Isaías llama a Yahvéh “fuego devorador” (Is 33,14; cf. Dt 9,4). Jesús ha
prendido el fuego de Dios en la historia. Su anuncio mesiánico de la llegada
del Reino y su conducta solidaria con los últimos de este mundo, ha perturbado
los cimientos del orden establecido. Jesús provocó división y escándalo en las
estructuras sociales y religiosas de su tiempo. Con razón él mismo dice: “¿Les
parece que he venido a traer paz a la tierra?
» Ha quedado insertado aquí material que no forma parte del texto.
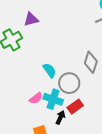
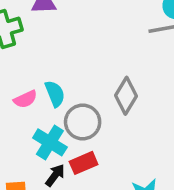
pink semicircle: (36, 98) -> (25, 99), moved

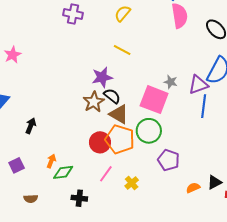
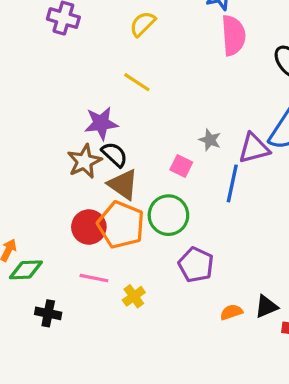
pink square: (154, 100) -> (181, 166), size x0.5
blue line: (204, 106) -> (232, 183), moved
pink line: (106, 174) -> (94, 278), turned 60

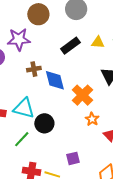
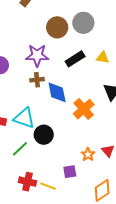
brown circle: (38, 14) -> (57, 27), moved
purple star: (19, 39) -> (37, 55), moved
orange star: (92, 119) -> (88, 154), moved

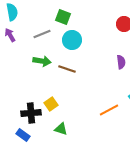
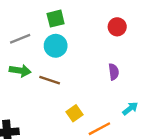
green square: (63, 17) -> (56, 19), moved, turned -35
yellow square: (51, 104) -> (75, 113), moved

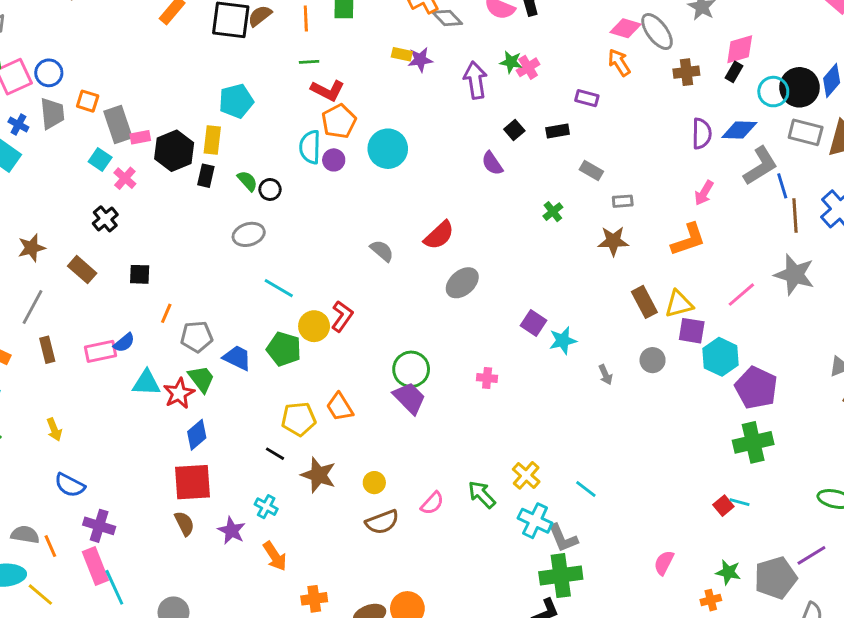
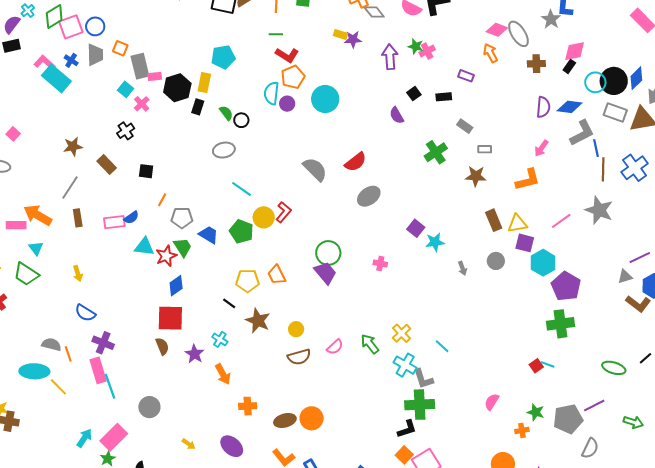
green cross: (553, 212) -> (436, 152), size x1.6
gray semicircle: (382, 251) -> (315, 169), size x1.5

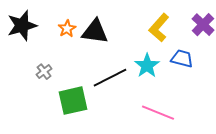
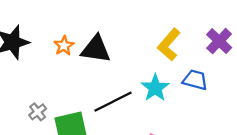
gray cross: (44, 72) -> (38, 112), moved

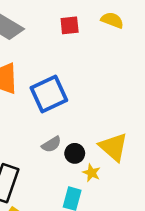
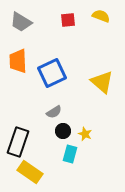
yellow triangle: (113, 147) -> (102, 82), moved
black circle: (75, 153) -> (63, 131), moved

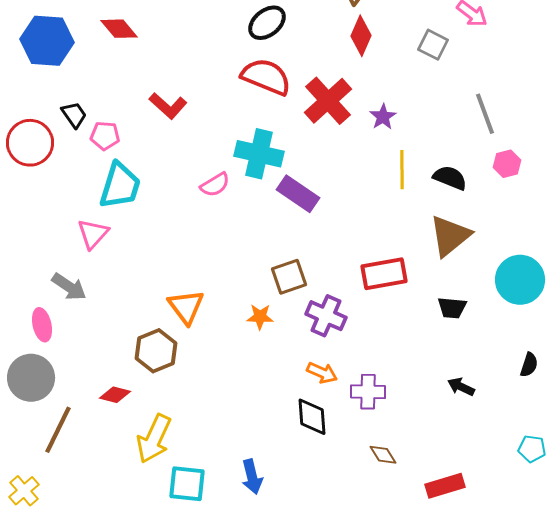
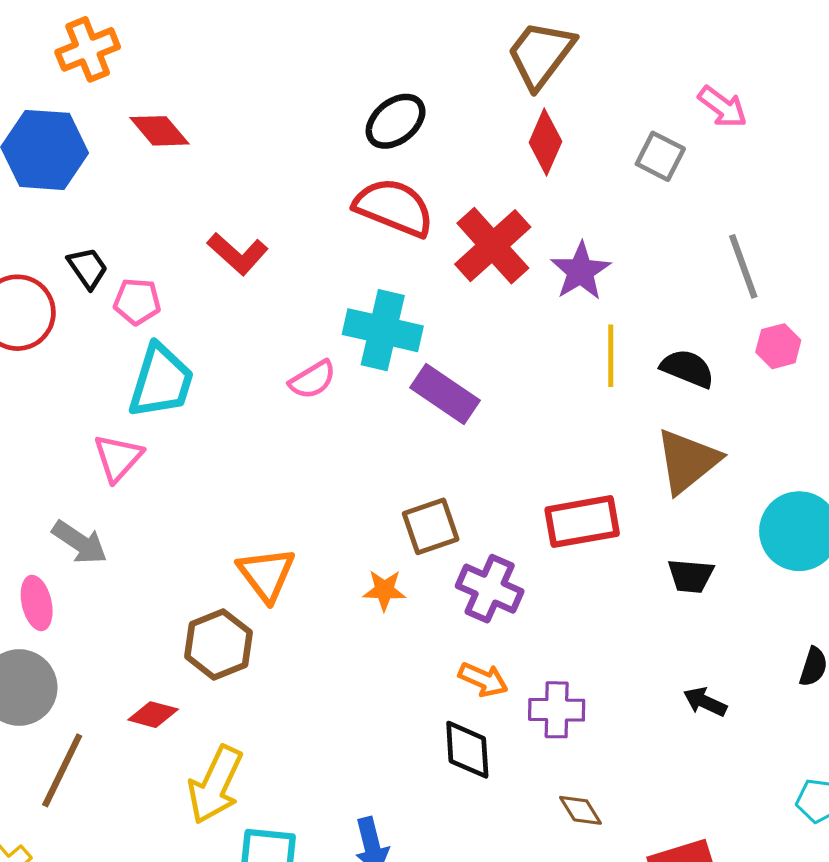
purple star: (383, 117) -> (581, 271), size x1.4

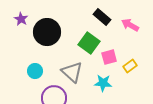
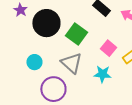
green square: (89, 43) -> (76, 34), moved
pink square: (109, 57) -> (108, 48), turned -35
Pues les digo que no, sino más
bien división” (v. 51).
El
fuego transformador del Reino instaurado por Cristo le ha colocado en medio de
profundos conflictos y en un camino arriesgado que lo llevará incluso a la
muerte por fidelidad al proyecto de Dios: “Tengo que pasar por un bautismo, y
estoy angustiado hasta que se cumpla” (v. 51). La imagen judía del bautismo
evoca una terrible prueba y evoca claramente el misterio de su muerte y
resurrección.
El
evangelista Lucas traslada todo este misterio de fidelidad y radicalidad vivido
por Cristo a la misma existencia de cada discípulo, llamado como el Maestro a
recorrer el mismo camino. El cristiano también deberá repetir la experiencia de
la pascua en su propio bautismo que es muerte y resurrección (Rom 6); el fuego
traído por Cristo se hará realidad para el cristiano en el fuego del Espíritu
que recibirá en Pentecostés (Hch 2), que lo transformará en testigo y
anunciador del reino; la división y el escándalo producido por Jesús también
marcará la vida del discípulo, el cual siendo siempre un radical hombre de paz,
se verá envuelto en conflictos a causa del evangelio y será objeto de división
e incomprensión incluso entre sus mismos familiares (Lc 12,52-53).
De ahí que Jesús invite a sus discípulos a decidirse con fidelidad y radicalidad. Y para esto es indispensable “saber discernir” (Lc 12,54-57). La misma terminología de estos versículos nos indican donde está puesto el acento del texto: el verbo griego dokimázein, que sirve para indicar la acción de discernir aparece dos veces en el v. 56, y el verbo krínein, que significa juzgar, aparece una vez en el v. 57.
Jesús les recuerda a sus
interlocutores lo importante que es para ellos saber formular correctamente las
previsiones meteorológicas, ya que con ellas se regula la vida en una sociedad
de estructura rural como era aquella. Pero hay previsiones mucho más
importantes a las cuales prestar atención, signos decisivos que hay que saber
descifrar: no están inscritos en las nubes, ni en los vientos, sino escondidos
en los hechos de la historia y en la propia existencia: “¡Hipócritas! Si saben
discernir el aspecto de la tierra y del cielo, ¿cómo es que no saben discernir
el tiempo presente? ¿Por qué no juzgan por ustedes mismos lo que es justo?”
(vv. 56-57).
Para el cristiano es fundamental
leer la marcha de la historia y los hechos de la propia vida a la luz de la fe.
Es ahí, en los eventos históricos, donde Dios nos interpela y nos llama a
seguir sus caminos. Desde la fe, el cristiano está llamado a “discernir”, es
decir, a distinguir la voluntad de Dios y las manifestaciones del Reino,
escuchar la llamada del Señor en la vida de cada día y captar el sentido
profundo de “este tiempo”. Como para sus interlocutores, Jesús sigue siendo el
gran signo de nuestro tiempo. Su vida y su palabra el gran criterio para
iluminar y juzgar las grandes tendencias del mundo de hoy: la secularización,
la liberación, la globalización y la nueva ética. A la luz del evangelio, el
cristiano deberá vivir en medio de estos “signos de los tiempos”, enraizado en
una fuerte experiencia de Dios, a través de la oración perseverante y el
conocimiento de su Palabra en la Escritura, luchando por el valor de la
fraternidad en todas partes y defendiendo los derechos de los más pobres, aun
en medio de tensiones y dificultades, y comprometido por crear un mundo de
justicia y de paz. Sólo así el fuego que Cristo ha traído a la tierra comenzará
a arder también en nuestra historia.